PPEX will enter the capital markets with a wide but specialized net. By Dowd’s telling, PPEX supports secondary trades for all manner of exempt securities, including digital assets native to a blockchain. These private equity products aren’t subject to the same disclosure and registration requirements as their publicly-traded products who have to register with the SEC.

Exemption appeals to issuers who “don't want to go through the brain damage and the cost of doing a registered offering,” said Dowd, but it comes with a caveat, too: Private capital markets are generally more illiquid than public ones, and their lack of transparency makes it difficult for potential investors to know what they’re getting into. PPEX will attempt to address both, Dowd said.

“We’re going to offer a solution that's kind of in between a fully private illiquid non created asset and a kind of a traditional public offering,” Dowd said. His plan will institute due diligence procedures, disclosure requirements and other processes comparable to the public listing process.

Dowd said PPEX also addresses the technological deficiencies rampant in private capital markets, where the systems that securities trade on – if they trade on systems at all – are often far behind the times. That’s especially evident in the age of COVID-19, he said.

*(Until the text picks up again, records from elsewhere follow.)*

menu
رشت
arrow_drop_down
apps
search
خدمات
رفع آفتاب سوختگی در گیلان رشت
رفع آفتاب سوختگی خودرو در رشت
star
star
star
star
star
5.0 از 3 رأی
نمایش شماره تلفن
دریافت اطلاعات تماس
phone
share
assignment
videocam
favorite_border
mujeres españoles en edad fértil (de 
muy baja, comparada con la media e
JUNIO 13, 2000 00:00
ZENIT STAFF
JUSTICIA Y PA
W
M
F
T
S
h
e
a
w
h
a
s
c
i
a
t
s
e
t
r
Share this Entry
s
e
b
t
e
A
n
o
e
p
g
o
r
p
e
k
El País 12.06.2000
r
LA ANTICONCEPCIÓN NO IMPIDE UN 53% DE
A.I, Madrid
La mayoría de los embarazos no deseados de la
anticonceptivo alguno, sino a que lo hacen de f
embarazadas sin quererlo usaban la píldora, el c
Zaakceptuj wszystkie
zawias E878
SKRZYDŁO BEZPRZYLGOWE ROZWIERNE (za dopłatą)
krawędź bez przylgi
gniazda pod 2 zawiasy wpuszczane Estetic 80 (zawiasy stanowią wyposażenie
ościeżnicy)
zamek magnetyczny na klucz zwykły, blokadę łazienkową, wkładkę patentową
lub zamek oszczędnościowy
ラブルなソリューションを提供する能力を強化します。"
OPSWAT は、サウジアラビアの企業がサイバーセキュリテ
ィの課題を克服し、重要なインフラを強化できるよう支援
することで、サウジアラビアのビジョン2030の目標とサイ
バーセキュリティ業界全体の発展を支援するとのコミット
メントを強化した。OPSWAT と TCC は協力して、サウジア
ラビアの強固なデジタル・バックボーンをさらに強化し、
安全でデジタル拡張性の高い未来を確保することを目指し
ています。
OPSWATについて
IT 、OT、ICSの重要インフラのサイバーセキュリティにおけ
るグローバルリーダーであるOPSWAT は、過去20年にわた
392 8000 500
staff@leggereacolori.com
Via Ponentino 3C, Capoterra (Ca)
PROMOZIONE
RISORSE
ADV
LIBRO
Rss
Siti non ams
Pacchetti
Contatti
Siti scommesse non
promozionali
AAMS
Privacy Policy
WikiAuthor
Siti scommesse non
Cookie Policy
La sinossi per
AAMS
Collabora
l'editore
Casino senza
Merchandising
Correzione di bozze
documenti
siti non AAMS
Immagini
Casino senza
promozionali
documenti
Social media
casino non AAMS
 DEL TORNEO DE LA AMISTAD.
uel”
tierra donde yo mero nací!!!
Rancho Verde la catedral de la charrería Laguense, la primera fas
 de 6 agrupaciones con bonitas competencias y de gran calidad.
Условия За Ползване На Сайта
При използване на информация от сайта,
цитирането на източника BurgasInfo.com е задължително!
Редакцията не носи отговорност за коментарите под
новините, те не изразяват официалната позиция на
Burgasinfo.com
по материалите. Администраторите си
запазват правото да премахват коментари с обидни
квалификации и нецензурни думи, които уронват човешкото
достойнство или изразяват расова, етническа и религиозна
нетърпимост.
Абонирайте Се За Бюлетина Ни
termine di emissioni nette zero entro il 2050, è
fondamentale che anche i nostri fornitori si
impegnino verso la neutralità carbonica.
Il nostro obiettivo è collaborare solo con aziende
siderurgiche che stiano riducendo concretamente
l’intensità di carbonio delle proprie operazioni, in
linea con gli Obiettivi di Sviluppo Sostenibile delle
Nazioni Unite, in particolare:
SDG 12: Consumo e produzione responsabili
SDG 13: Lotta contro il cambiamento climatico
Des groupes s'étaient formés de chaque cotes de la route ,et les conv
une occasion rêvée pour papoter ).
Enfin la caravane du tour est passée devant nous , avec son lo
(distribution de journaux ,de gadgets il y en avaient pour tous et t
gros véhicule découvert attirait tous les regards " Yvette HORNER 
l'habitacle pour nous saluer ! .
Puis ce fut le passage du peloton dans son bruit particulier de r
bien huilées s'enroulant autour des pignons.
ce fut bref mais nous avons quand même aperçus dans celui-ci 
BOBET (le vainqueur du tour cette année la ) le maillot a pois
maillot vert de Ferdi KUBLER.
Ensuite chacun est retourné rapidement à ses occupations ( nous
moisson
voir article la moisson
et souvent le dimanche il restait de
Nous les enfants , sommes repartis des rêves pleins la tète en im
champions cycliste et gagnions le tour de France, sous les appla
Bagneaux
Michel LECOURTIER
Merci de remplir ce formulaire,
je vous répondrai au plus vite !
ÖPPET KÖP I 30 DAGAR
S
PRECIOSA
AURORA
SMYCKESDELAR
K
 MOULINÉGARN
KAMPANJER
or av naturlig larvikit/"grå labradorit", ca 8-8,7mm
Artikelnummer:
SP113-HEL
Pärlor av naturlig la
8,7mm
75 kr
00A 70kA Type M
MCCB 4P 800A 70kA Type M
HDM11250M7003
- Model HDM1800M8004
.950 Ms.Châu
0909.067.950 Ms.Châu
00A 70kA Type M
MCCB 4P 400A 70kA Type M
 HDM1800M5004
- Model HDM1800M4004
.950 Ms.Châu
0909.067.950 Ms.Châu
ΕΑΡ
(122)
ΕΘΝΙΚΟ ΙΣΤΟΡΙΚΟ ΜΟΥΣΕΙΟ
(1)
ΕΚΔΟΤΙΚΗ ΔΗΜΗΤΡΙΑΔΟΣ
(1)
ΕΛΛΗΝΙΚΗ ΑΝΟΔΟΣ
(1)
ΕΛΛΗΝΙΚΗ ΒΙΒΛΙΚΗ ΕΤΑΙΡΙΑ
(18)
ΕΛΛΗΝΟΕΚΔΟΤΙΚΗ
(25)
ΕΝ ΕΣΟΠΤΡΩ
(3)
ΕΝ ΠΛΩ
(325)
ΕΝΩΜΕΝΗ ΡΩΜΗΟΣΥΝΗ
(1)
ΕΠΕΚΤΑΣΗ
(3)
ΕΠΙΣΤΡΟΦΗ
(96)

“I believe now more than ever that pushing paper and having meetings and signing things in person and doing all these things that we do with private securities could definitely be improved with blockchain,” Dowd said. 

North Capital’s crypto ventures began shortly after the July 2017 DAO report release. It was still the “go-go” blockchain days, as Dowd said of the time more often referred to as the ICO boom, but in spite of what he called the “mania of the period” in a 2019 letter to the SEC, Dowd saw an opening. 

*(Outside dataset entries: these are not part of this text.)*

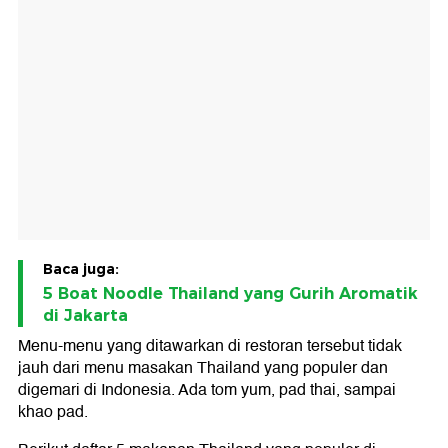
Baca juga:
5 Boat Noodle Thailand yang Gurih Aromatik
di Jakarta
Menu-menu yang ditawarkan di restoran tersebut tidak
jauh dari menu masakan Thailand yang populer dan
digemari di Indonesia. Ada tom yum, pad thai, sampai
khao pad.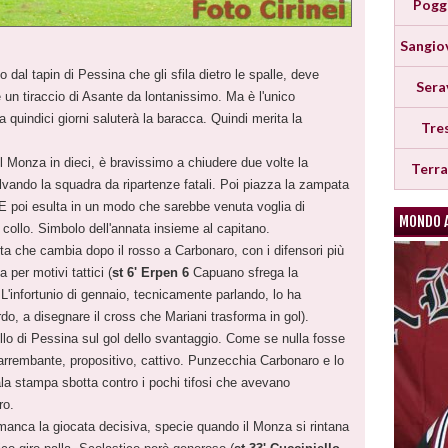
Pogg
Sangio
 dal tapin di Pessina che gli sfila dietro le spalle, deve
Sera
e un tiraccio di Asante da lontanissimo. Ma è l'unico
quindici giorni saluterà la baracca. Quindi merita la
Tre
 Monza in dieci, è bravissimo a chiudere due volte la
Terr
salvando la squadra da ripartenze fatali. Poi piazza la zampata
 poi esulta in un modo che sarebbe venuta voglia di
MONDO 
 collo. Simbolo dell'annata insieme al capitano.
a che cambia dopo il rosso a Carbonaro, con i difensori più
a per motivi tattici (
st 6' Erpen 6
Capuano sfrega la
'infortunio di gennaio, tecnicamente parlando, lo ha
ardo, a disegnare il cross che Mariani trasforma in gol).
ello di Pessina sul gol dello svantaggio. Come se nulla fosse
arrembante, propositivo, cattivo. Punzecchia Carbonaro e lo
sala stampa sbotta contro i pochi tifosi che avevano
ro.
i manca la giocata decisiva, specie quando il Monza si rintana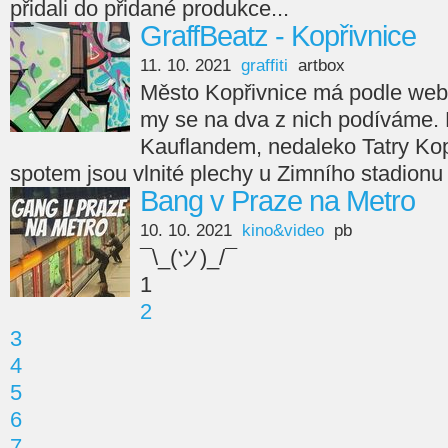
přidali do přidané produkce...
GraffBeatz - Kopřivnice
11. 10. 2021
graffiti
artbox
Město Kopřivnice má podle webu 
my se na dva z nich podíváme. Pr
Kauflandem, nedaleko Tatry Ko
spotem jsou vlnité plechy u Zimního stadionu
Bang v Praze na Metro
10. 10. 2021
kino&video
pb
¯\_(ツ)_/¯
1
2
3
4
5
6
7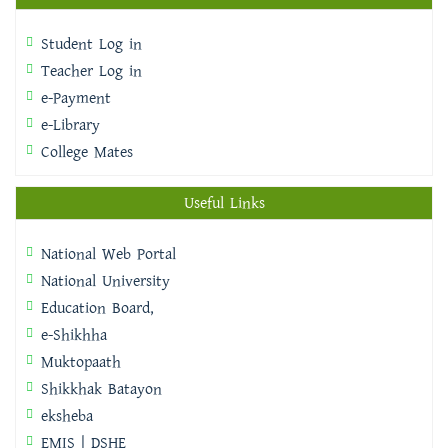
Student Log in
Teacher Log in
e-Payment
e-Library
College Mates
Useful Links
National Web Portal
National University
Education Board,
e-Shikhha
Muktopaath
Shikkhak Batayon
eksheba
EMIS | DSHE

“The explosive growth of the market nevertheless showed that investors want to trade private securities,” Dowd wrote to the SEC. It “offers a means by which responsible, regulated broker-dealers and ATS can develop market protocols and systems for trading private securities on secondary markets.”

North Capital previously released the precursor issuance tool in TransactAPI, which lets broker-dealers conduct online offerings of private digital assets and other exempted securities that PPEX, which is a secondary trading system, can now facilitate trades of. Dowd said TransactAPI has been involved in 1,000 deals worth a total $1.9 billion.

Though digital assets are only part of TransactAPI and PPEX’s wider private securities trading capabilities, they do represent perhaps the most transformative point, from a technological aspect at least, Dowd said.

“The digital asset technology of blockchain technology really could offer a way to automate and to make more efficient some of the inefficiencies in private markets, and that's what got us excited about technology three years ago,” he said.

CORRECTION (4/30 18:30 UTC): A previous version of this article incorrectly stated that the SEC had approved North Capital's Form ATS. The SEC does not approve Form ATSs.